Aux États-Unis, l’assassinat de Brian Thompson, patron de UnitedHealthcare, n’a pas suscité que de l’indignation, loin de là. L’auteur présumé des tirs, Luigi Mangione, est au contraire célébré pour son acte par des centaines de milliers, voire des millions d’Américains. L’explication tient au ras-le-bol que de très nombreux citoyens, spécialement les plus précaires, éprouvent depuis des années du fait du coût exorbitant de l’assurance-maladie – un coût imputé à la fois à la cupidité de l’industrie pharmaceutique et à celle du secteur de l’assurance privée.
Le matin du 4 décembre 2024, Brian Thompson a été tué par balle devant son hôtel dans le très fréquenté quartier de Midtown, au cœur de Manhattan, à New York.
Thompson, 50 ans et père de deux enfants, était directeur général de UnitedHealthcare (UHC), la division Assurances du groupe UnitedHealth, le plus grand assureur privé américain, dont la valeur est estimée à plus de 500 milliards de dollars. L’assassin présumé, Luigi Mangione, 26 ans, interpellé par la police cinq jours plus tard en possession d’un manifeste dénonçant le système d’assurance santé, est devenu en quelques heures un héros populaire. De nombreux Américains ont vu son acte comme une vengeance logique, légitime pour certains, contre un système d’assurances brutal au sein d’une société marquée par les inégalités.

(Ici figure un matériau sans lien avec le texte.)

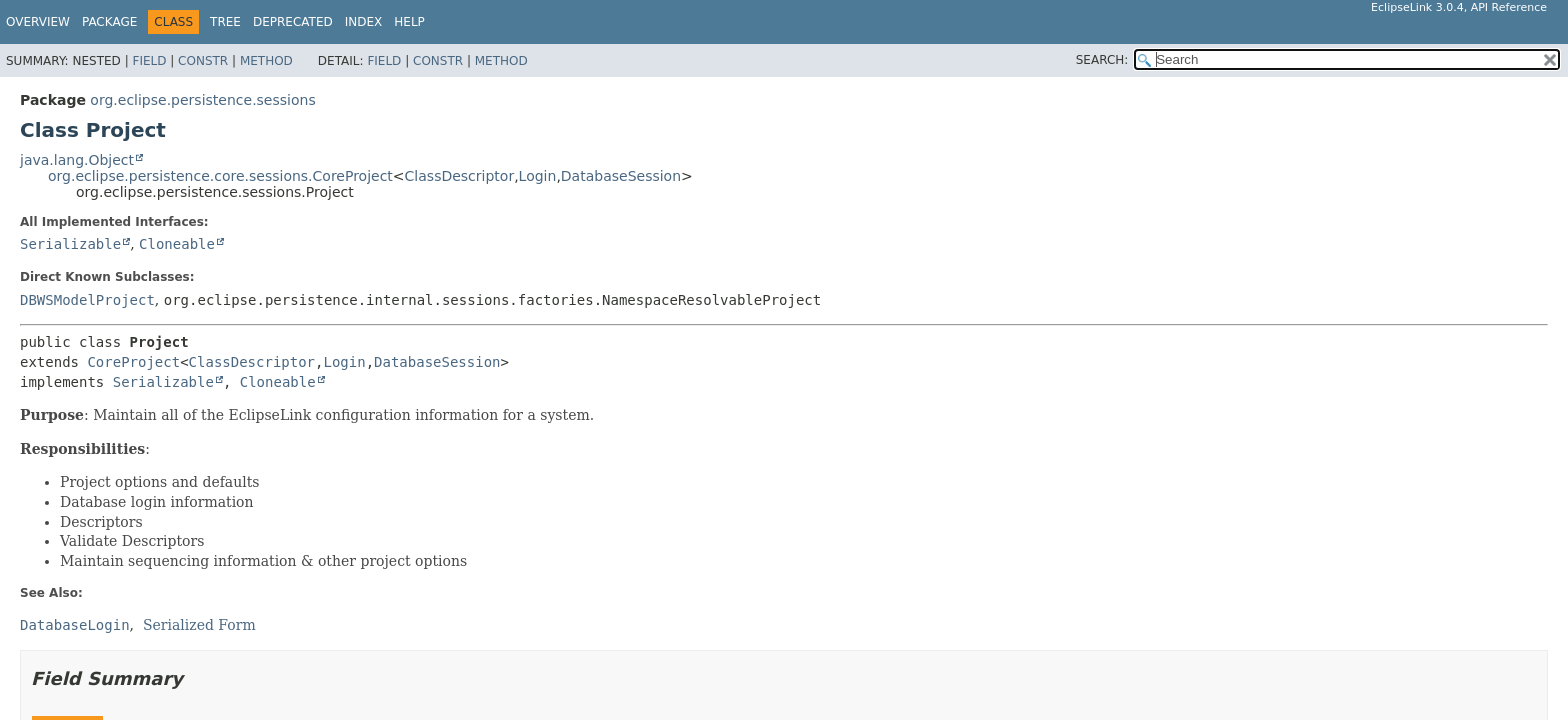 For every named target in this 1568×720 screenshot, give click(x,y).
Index (364, 22)
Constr (203, 61)
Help (409, 22)
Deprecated (293, 22)
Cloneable (177, 244)
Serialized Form (199, 625)
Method (266, 61)
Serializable (70, 244)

Au-delà du fonctionnement – ou du dysfonctionnement – du système de santé américain, le meurtre de Brian Thompson et les réactions jubilatoires qui ont suivi illustrent la quasi-banalité de la vie écourtée aux États-Unis, le cycle de déshumanisation qui en résulte et l’acceptabilité croissante de la violence comme réponse à l’impasse d’une vie sans espoir.

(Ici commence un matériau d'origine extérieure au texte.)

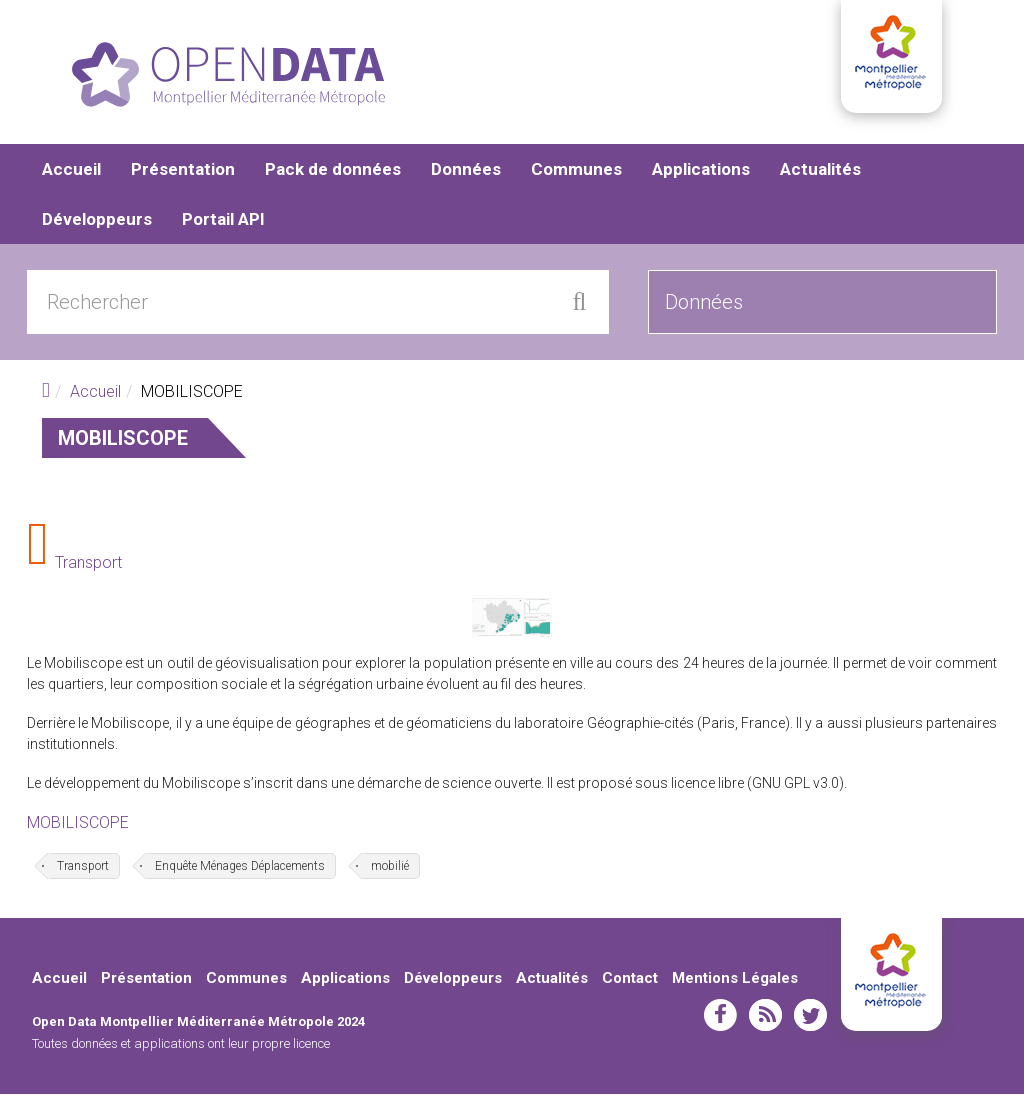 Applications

L’assurance-maladie : un privilège, pas un droit
Les États-Unis se démarquent par leur système de santé hybride qui ne garantit pas une assurance-maladie pour tous. Hormis quelques options publiques financées par l’État fédéral – à l’instar de Medicare et Medicaid notamment –, les Américains doivent souscrire une assurance privée auprès d’une entreprise à but lucratif.
La majorité des Américains assurés s’inscrivent via leur employeur, qui paie une partie des frais d’adhésion. Ces frais d’adhésion annuels (s’élevant en moyenne en 2024 à 9 000 dollars par an pour un individu, et à plus de 25 500 pour une famille) donnent certes droit à une protection maladie, mais une franchise payable par l’assuré doit d’abord être dépassée (en moyenne, plus de 1 787 dollars par an pour un individu et plus de 3 700 pour une famille en 2023) avant que l’assurance soit déclenchée (une participation financière de l’assuré reste toujours obligatoire).
Aujourd’hui, le système des assurances couvre environ 92 % de la population, laissant 8 % des Américains (26 millions de personnes) sans protection (un taux historiquement bas).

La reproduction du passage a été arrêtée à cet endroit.